[Start of Attachment]

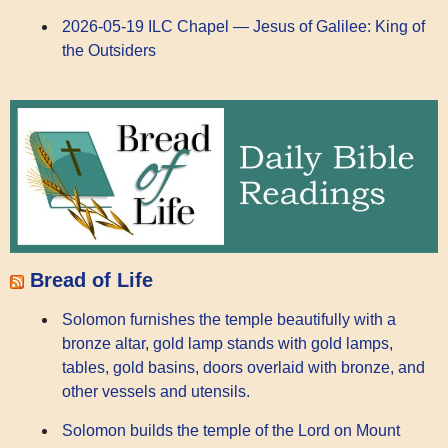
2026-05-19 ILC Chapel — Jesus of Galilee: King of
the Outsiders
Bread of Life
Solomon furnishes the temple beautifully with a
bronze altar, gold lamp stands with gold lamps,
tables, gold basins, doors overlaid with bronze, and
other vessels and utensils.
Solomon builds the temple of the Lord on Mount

[End of Attachment]
[Start of Attachment]

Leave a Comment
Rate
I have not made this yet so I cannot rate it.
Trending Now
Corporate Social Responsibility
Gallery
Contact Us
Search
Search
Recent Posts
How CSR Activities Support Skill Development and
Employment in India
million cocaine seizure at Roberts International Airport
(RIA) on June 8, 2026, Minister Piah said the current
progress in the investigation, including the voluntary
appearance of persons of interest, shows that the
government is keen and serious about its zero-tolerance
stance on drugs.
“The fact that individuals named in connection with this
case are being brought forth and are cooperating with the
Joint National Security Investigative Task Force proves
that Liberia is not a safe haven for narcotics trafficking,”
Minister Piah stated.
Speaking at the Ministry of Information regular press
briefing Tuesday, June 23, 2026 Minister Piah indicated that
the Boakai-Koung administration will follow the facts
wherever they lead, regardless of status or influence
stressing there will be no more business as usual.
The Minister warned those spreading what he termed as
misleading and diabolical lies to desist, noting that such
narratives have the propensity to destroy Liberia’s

[End of Attachment]
[Start of Attachment]

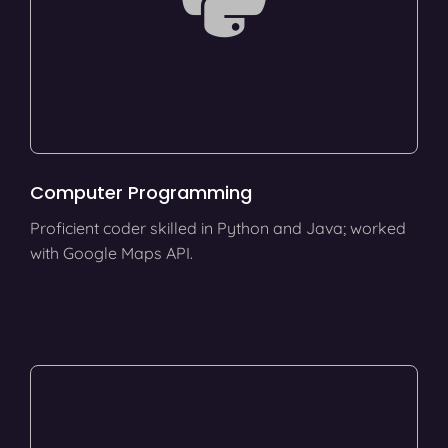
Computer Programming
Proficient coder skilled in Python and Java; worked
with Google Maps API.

[End of Attachment]

Give back exactly the lines of the listing above that run from the line with "government is keen" to the line with "Joint National Security", inclusive.

government is keen and serious about its zero-tolerance
stance on drugs.
“The fact that individuals named in connection with this
case are being brought forth and are cooperating with the
Joint National Security Investigative Task Force proves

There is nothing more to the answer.